*** Begin section ***
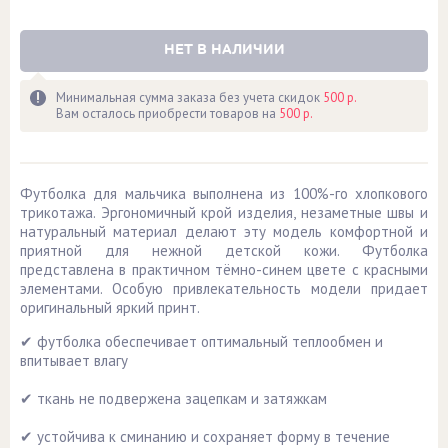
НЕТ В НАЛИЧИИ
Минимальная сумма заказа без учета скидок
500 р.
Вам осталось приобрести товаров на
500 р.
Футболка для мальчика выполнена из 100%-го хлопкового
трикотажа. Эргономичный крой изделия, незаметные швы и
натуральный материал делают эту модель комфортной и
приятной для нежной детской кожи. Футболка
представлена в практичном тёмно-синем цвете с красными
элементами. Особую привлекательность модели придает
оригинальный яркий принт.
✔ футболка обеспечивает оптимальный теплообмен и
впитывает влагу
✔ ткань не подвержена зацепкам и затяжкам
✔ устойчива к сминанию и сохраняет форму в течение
*** End section ***
*** Begin section ***
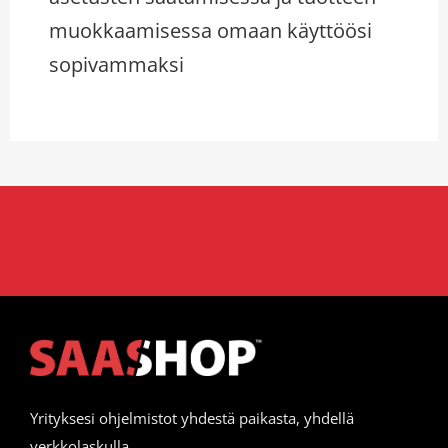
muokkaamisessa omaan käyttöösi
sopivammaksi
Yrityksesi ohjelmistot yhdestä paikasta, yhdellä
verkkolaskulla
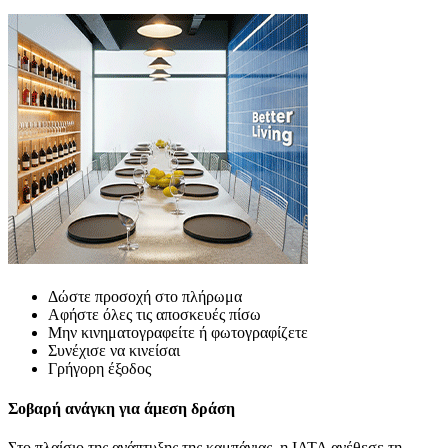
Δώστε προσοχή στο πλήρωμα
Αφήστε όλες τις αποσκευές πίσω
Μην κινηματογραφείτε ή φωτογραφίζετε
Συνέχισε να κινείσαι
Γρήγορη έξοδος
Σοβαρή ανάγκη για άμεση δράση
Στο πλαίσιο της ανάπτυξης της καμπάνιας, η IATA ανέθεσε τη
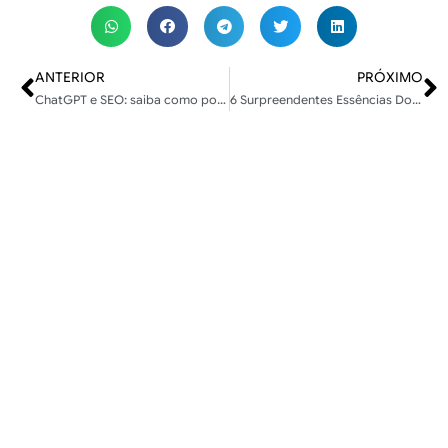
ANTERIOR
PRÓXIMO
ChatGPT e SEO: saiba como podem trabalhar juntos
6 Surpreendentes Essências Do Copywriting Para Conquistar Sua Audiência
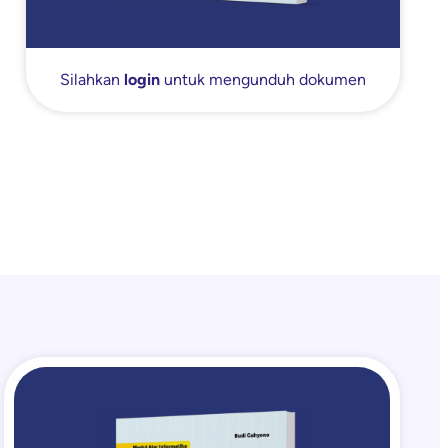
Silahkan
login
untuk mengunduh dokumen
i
*** End section ***
Prompt: Would you retype the lines above from the one with "НЕТ В НАЛИЧИИ" down to the one with "зацепкам и затяжкам", word for word, both ends included and no other lines?

Answer space:
НЕТ В НАЛИЧИИ
Минимальная сумма заказа без учета скидок
500 р.
Вам осталось приобрести товаров на
500 р.
Футболка для мальчика выполнена из 100%-го хлопкового
трикотажа. Эргономичный крой изделия, незаметные швы и
натуральный материал делают эту модель комфортной и
приятной для нежной детской кожи. Футболка
представлена в практичном тёмно-синем цвете с красными
элементами. Особую привлекательность модели придает
оригинальный яркий принт.
✔ футболка обеспечивает оптимальный теплообмен и
впитывает влагу
✔ ткань не подвержена зацепкам и затяжкам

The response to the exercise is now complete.